January 28, 2008 at 1:32 pm |
Don’t you write programming problems anymore?
January 28, 2008 at 2:11 pm |
I had a document containing a lot, but it got lost… I’ll try to remember some or think up some new ones quite soon.
March 13, 2008 at 7:33 am |
You could use this for Desktop Tower Defense!
September 6, 2008 at 11:46 pm |
So you’re asking people for the A* method?
September 7, 2008 at 2:30 pm |
I don’t think so.

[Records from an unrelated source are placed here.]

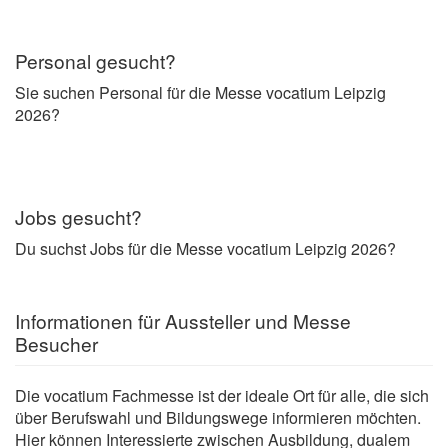
Personal gesucht?
Sie suchen Personal für die Messe vocatium Leipzig
2026?
Jobs gesucht?
Du suchst Jobs für die Messe vocatium Leipzig 2026?
Informationen für Aussteller und Messe
Besucher
Die vocatium Fachmesse ist der ideale Ort für alle, die sich
über Berufswahl und Bildungswege informieren möchten.
Hier können Interessierte zwischen Ausbildung, dualem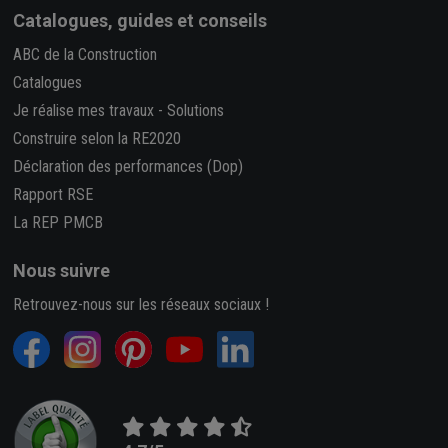
Catalogues, guides et conseils
ABC de la Construction
Catalogues
Je réalise mes travaux
-
Solutions
Construire selon la RE2020
Déclaration des performances (Dop)
Rapport RSE
La REP PMCB
Nous suivre
Retrouvez-nous sur les réseaux sociaux !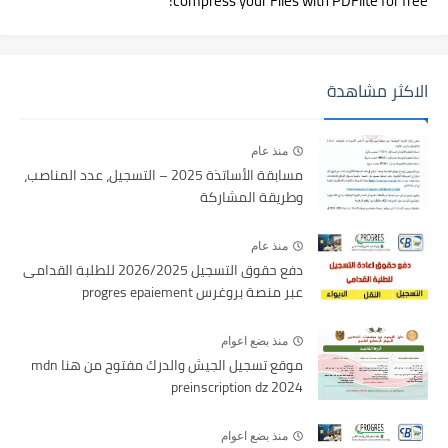
compress your Files with PDFlite for free!
الاكثر مشاهدة
منذ عام
مسابقة الأساتذة 2025 – التسجيل، عدد المناصب،
وطريقة المشاركة
منذ عام
دفع حقوق التسجيل 2026/2025 للطلبة القدامى
عبر منصة بروغرس progres epaiement
منذ بضع اعوام
موقع تسجيل الجيش والدرك مفتوح من هنا mdn
preinscription dz 2024
منذ بضع اعوام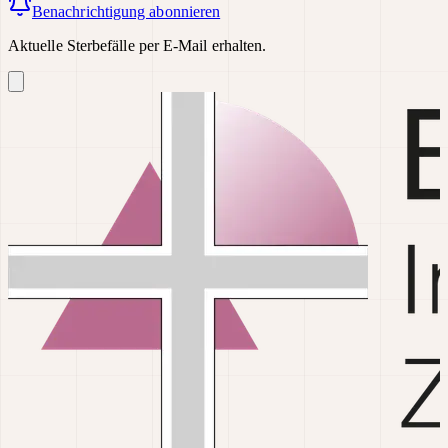
Benachrichtigung abonnieren
Aktuelle Sterbefälle per E-Mail erhalten.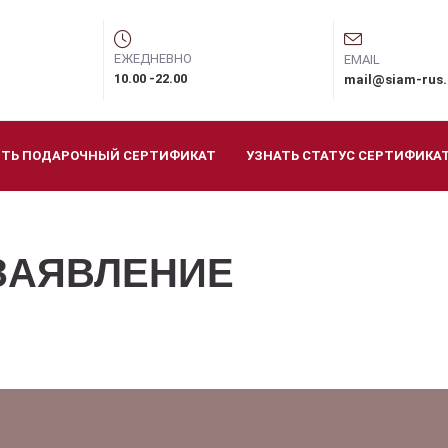
ЕЖЕДНЕВНО
EMAIL
10.00 -22.00
mail@siam-rus
ИТЬ ПОДАРОЧНЫЙ СЕРТИФИКАТ
УЗНАТЬ СТАТУС СЕРТИФИКА
ЗАЯВЛЕНИЕ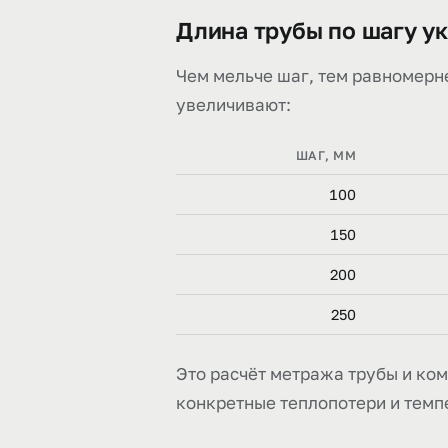
Длина трубы по шагу ук
Чем мельче шаг, тем равномерн
увеличивают:
ШАГ, ММ
100
150
200
250
Это расчёт метража трубы и ком
конкретные теплопотери и темп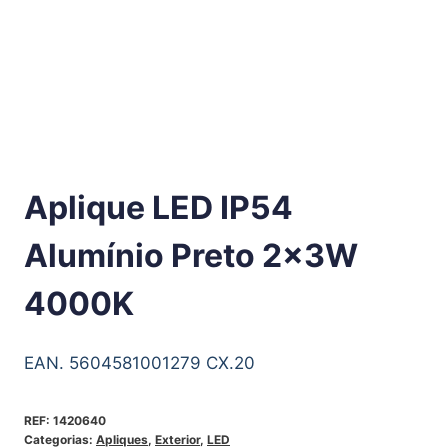
Aplique LED IP54
Alumínio Preto 2x3W
4000K
EAN. 5604581001279 CX.20
REF:
1420640
Categorias:
Apliques
,
Exterior
,
LED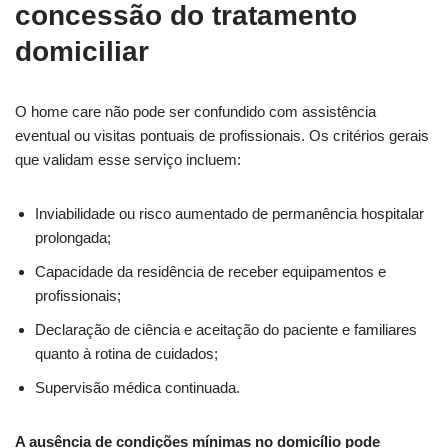
concessão do tratamento
domiciliar
O home care não pode ser confundido com assistência
eventual ou visitas pontuais de profissionais. Os critérios gerais
que validam esse serviço incluem:
Inviabilidade ou risco aumentado de permanência hospitalar
prolongada;
Capacidade da residência de receber equipamentos e
profissionais;
Declaração de ciência e aceitação do paciente e familiares
quanto à rotina de cuidados;
Supervisão médica continuada.
A ausência de condições mínimas no domicílio pode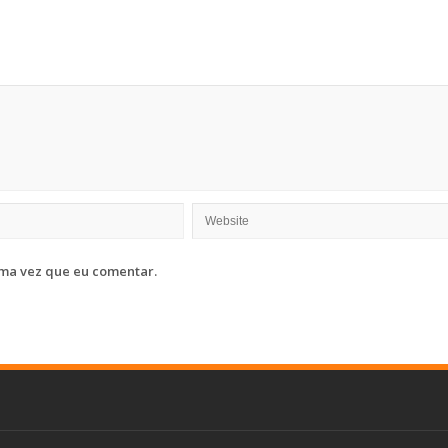
ma vez que eu comentar.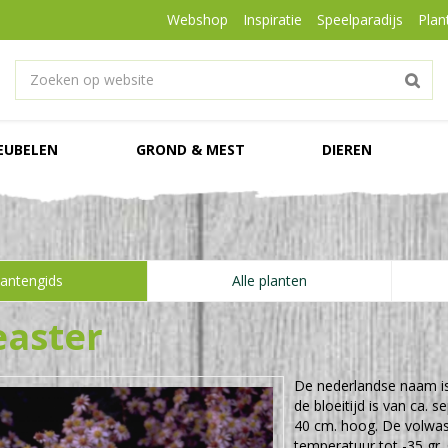
Webshop
Inspiratie
Speelparadijs
Plan
EUBELEN
GROND & MEST
DIEREN
lantengids
Alle planten
easter
De nederlandse naam i
de bloeitijd is van ca.
40 cm. hoog. De volwa
temperatuur tot -35 gr.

You’re not finding the path through an existing maze, but finding a maze which makes the shortest possible path between two points as long as possible.
The naive way is to build every single possible maze and then test the shortest path between the points on each one.
But an NxN grid has N*N tiles and each can be filled/empty, so there are 2^(N*N) possible mazes. And then A*/BFS/DFS are not trivial (I think O(N^2)) that would give the whole algorithm something like O(2^(N^2).N^2) which is horrific!